Hab. Europe generally, north to Iceland, Greenland, and Lapland, migrating through Southern Europe to South Africa and Madagascar. Azores, Canaries, and Madeira for the winter ; Asia, east to India and Burma south to the Malay Archipelago.

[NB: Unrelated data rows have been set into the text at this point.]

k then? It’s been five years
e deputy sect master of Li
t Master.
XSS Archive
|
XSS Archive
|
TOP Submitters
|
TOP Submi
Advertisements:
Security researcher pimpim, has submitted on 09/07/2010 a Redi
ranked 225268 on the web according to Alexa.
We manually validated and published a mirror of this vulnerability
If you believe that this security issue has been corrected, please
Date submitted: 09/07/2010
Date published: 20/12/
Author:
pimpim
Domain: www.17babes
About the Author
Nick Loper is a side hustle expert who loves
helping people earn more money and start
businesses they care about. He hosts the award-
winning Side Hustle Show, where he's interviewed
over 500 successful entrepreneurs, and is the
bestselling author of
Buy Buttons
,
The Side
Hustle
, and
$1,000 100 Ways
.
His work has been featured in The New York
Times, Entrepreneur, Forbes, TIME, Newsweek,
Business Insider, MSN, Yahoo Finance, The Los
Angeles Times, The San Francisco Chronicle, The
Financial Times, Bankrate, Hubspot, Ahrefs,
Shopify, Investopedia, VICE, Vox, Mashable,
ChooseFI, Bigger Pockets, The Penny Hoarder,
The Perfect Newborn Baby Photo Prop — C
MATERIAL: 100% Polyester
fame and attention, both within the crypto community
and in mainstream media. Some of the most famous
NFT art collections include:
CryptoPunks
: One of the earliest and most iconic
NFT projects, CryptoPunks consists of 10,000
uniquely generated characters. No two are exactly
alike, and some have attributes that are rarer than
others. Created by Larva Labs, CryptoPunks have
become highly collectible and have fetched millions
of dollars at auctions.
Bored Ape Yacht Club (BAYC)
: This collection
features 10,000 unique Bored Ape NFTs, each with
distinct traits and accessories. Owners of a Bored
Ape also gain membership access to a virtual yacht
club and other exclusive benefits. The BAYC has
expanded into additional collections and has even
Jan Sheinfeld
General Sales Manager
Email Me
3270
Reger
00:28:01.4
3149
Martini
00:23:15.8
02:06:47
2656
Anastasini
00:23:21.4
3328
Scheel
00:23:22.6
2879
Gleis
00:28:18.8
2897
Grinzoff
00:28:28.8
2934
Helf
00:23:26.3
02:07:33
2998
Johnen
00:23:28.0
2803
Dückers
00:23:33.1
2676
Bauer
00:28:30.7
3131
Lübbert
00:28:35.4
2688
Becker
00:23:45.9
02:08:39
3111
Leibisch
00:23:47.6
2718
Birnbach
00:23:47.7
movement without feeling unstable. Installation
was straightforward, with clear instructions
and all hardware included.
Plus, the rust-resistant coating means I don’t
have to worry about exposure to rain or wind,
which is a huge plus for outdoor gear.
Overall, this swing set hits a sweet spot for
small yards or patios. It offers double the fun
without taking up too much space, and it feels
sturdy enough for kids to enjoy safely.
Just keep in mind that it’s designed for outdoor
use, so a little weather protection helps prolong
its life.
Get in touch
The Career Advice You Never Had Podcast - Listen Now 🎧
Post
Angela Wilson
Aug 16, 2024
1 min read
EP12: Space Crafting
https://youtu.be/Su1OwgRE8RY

In habits it resembles the Curlew. In the autumn and spring it is usually seen on our coasts or on pasture lands near the sea in small bands or flocks, and feeds on small shell-fish, insects, and crustaceans. Its note is a trilling tetty, tetty, tetty, tet quickly repeated. It breeds in the Faeroes, Northern Scandinavia, and Iceland, its nest being a depression on some slightly elevated and dry spot in the marshes, scantily lined with a few dead leaves or grass-bents, and its 4 eggs, which are usually deposited late in May or early in June, vary in colour from olive- brown to dark greenish brown, and are clouded and blotched, chiefly at the larger end, with dark umber-brown, but occasionally they are unmarked. In size they average 2.29 by 1.60.